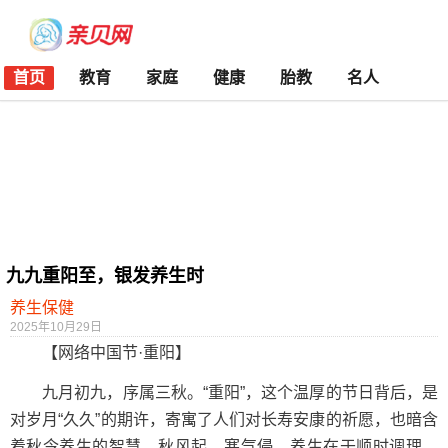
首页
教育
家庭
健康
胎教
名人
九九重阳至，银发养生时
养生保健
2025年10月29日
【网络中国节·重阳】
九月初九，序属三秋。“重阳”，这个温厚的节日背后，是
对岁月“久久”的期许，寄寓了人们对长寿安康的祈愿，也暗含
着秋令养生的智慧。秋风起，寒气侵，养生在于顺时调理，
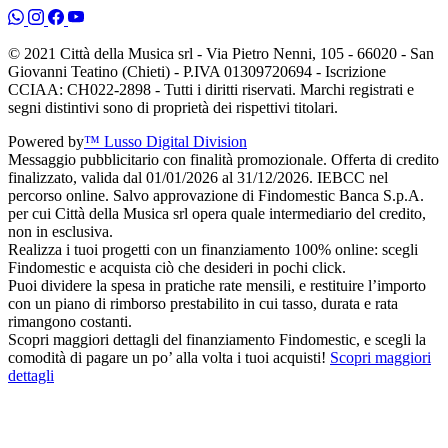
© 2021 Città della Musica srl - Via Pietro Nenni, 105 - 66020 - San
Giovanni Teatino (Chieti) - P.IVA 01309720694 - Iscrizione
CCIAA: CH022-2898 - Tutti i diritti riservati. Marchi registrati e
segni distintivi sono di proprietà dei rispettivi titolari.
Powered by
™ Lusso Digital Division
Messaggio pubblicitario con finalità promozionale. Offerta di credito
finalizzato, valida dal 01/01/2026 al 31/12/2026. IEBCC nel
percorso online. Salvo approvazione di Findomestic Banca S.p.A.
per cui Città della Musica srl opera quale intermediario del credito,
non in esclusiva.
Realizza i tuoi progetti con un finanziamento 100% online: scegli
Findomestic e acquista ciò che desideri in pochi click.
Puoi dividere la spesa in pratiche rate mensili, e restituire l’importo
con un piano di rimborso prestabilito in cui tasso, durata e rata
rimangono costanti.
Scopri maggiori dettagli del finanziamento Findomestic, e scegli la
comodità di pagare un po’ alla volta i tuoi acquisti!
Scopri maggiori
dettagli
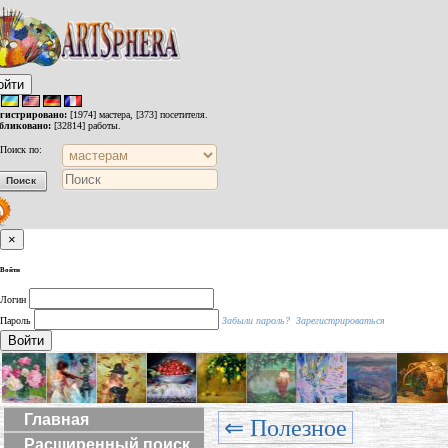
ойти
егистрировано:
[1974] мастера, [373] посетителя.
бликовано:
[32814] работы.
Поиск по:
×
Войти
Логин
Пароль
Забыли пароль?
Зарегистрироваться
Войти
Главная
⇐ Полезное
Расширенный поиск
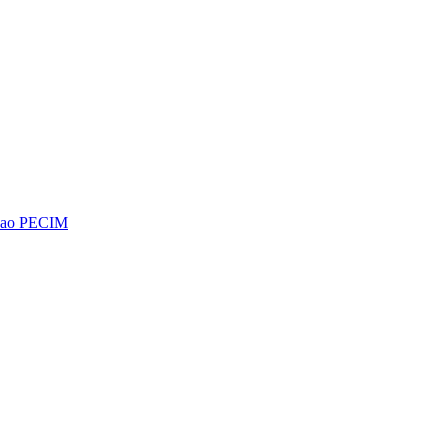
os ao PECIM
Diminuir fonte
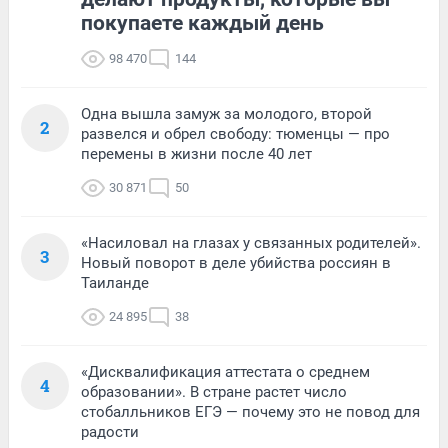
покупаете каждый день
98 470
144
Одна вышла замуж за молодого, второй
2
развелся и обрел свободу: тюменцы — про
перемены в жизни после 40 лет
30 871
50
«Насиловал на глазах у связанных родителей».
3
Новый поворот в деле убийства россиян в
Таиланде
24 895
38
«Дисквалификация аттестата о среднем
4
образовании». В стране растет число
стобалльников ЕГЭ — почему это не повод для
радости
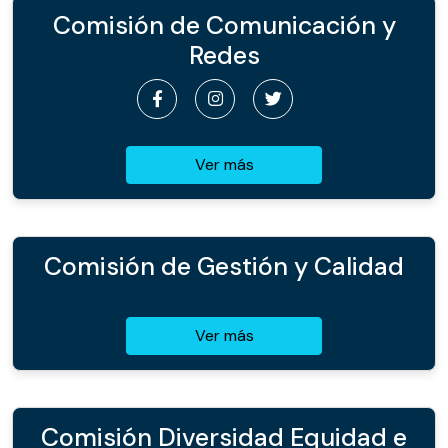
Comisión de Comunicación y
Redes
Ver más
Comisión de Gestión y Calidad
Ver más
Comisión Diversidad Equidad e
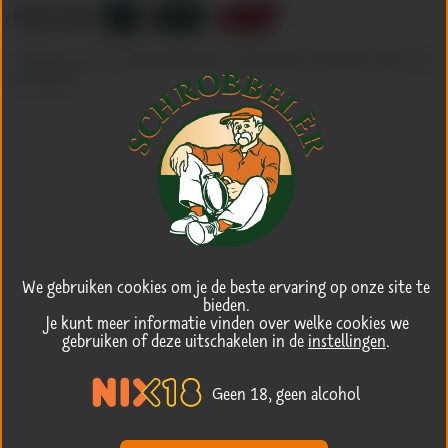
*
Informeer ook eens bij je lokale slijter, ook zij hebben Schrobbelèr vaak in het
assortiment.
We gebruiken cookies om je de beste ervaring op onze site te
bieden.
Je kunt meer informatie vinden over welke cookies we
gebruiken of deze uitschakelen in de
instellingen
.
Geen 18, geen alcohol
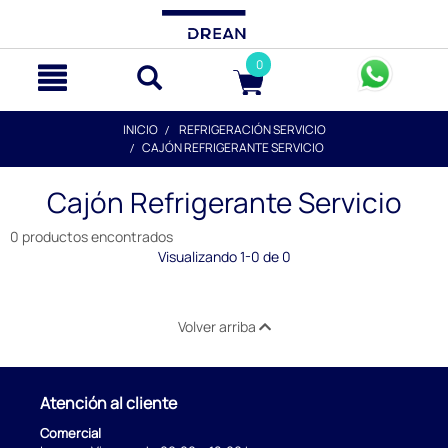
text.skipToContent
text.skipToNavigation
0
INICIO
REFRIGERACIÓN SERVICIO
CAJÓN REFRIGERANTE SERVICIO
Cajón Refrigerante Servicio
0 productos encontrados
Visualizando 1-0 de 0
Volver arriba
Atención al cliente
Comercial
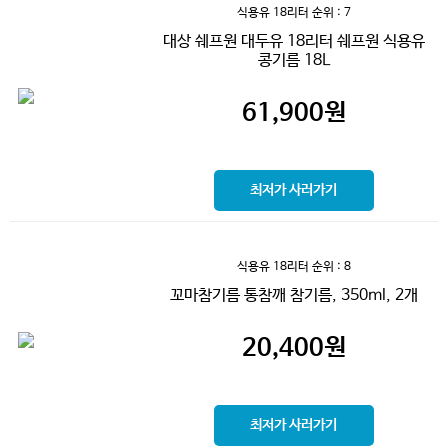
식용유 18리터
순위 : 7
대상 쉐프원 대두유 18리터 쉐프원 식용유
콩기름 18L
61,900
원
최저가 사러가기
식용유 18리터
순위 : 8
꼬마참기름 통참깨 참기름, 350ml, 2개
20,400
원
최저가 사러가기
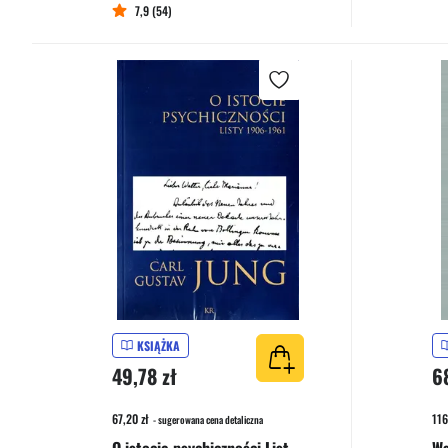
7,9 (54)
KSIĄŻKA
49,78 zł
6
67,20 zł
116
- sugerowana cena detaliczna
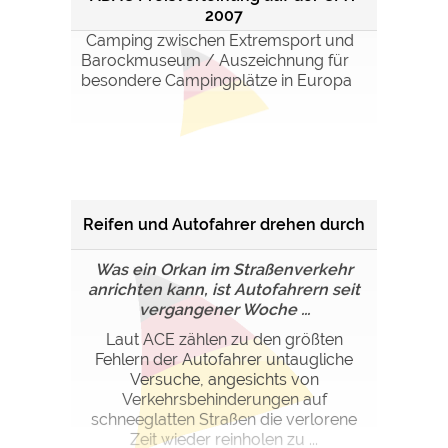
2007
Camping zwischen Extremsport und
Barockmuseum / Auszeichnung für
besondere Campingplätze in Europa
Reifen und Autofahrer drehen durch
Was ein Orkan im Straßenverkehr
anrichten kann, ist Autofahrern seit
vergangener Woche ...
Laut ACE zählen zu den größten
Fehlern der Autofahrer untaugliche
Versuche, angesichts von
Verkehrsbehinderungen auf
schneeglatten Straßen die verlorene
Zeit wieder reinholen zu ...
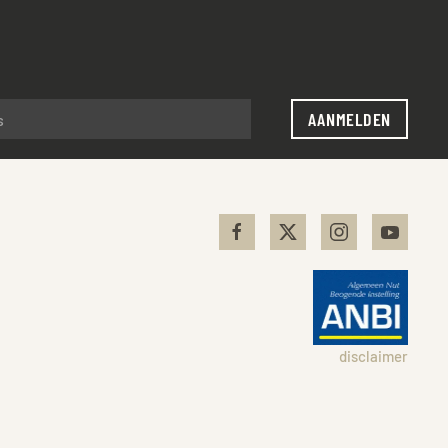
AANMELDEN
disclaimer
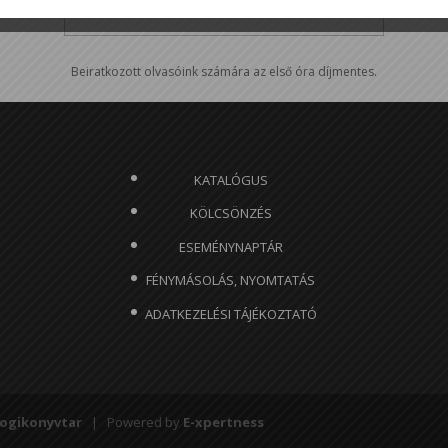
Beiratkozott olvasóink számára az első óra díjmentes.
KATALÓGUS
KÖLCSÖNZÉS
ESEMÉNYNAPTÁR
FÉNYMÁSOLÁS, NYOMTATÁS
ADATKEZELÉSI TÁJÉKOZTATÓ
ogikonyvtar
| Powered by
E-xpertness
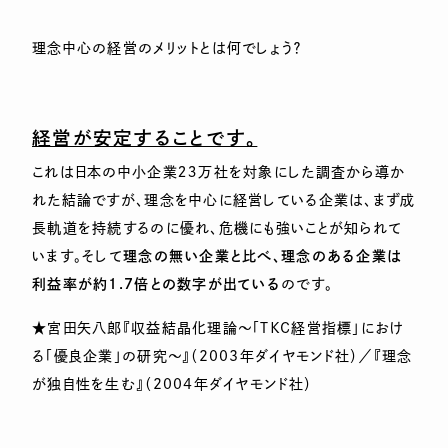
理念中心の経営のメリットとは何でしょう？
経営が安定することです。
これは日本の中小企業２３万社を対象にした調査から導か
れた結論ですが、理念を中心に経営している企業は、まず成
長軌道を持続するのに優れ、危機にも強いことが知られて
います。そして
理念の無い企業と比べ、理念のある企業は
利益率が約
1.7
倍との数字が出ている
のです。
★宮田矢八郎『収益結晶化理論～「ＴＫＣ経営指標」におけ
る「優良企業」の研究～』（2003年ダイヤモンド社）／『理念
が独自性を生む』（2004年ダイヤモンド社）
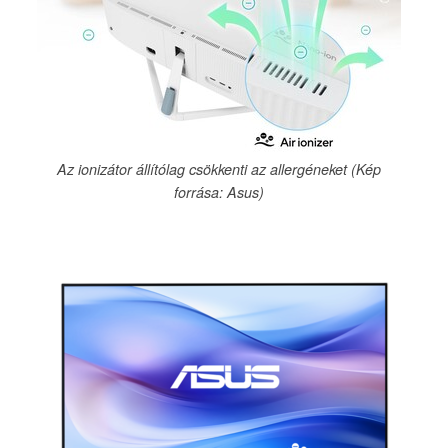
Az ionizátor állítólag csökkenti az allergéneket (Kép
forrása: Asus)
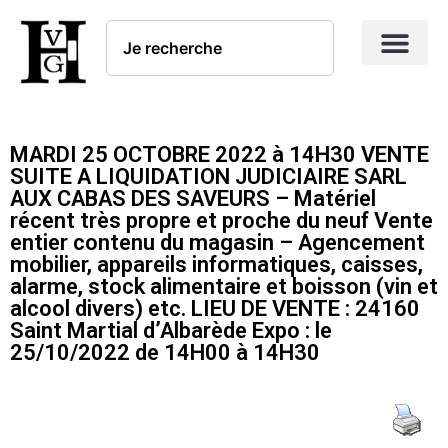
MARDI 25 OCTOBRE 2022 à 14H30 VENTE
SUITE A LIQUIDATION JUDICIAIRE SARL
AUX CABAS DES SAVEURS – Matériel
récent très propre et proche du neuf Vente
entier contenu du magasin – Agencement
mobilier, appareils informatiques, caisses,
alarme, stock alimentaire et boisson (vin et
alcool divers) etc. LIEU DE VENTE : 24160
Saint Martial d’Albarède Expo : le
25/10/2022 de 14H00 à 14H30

** WORK ORDER **
Each line containing the word "Comisión" must be pulled from the listing and copied.

** EXERCISE ANSWER **
Comisión de Comunicación y
Comisión de Gestión y Calidad
Comisión Diversidad Equidad e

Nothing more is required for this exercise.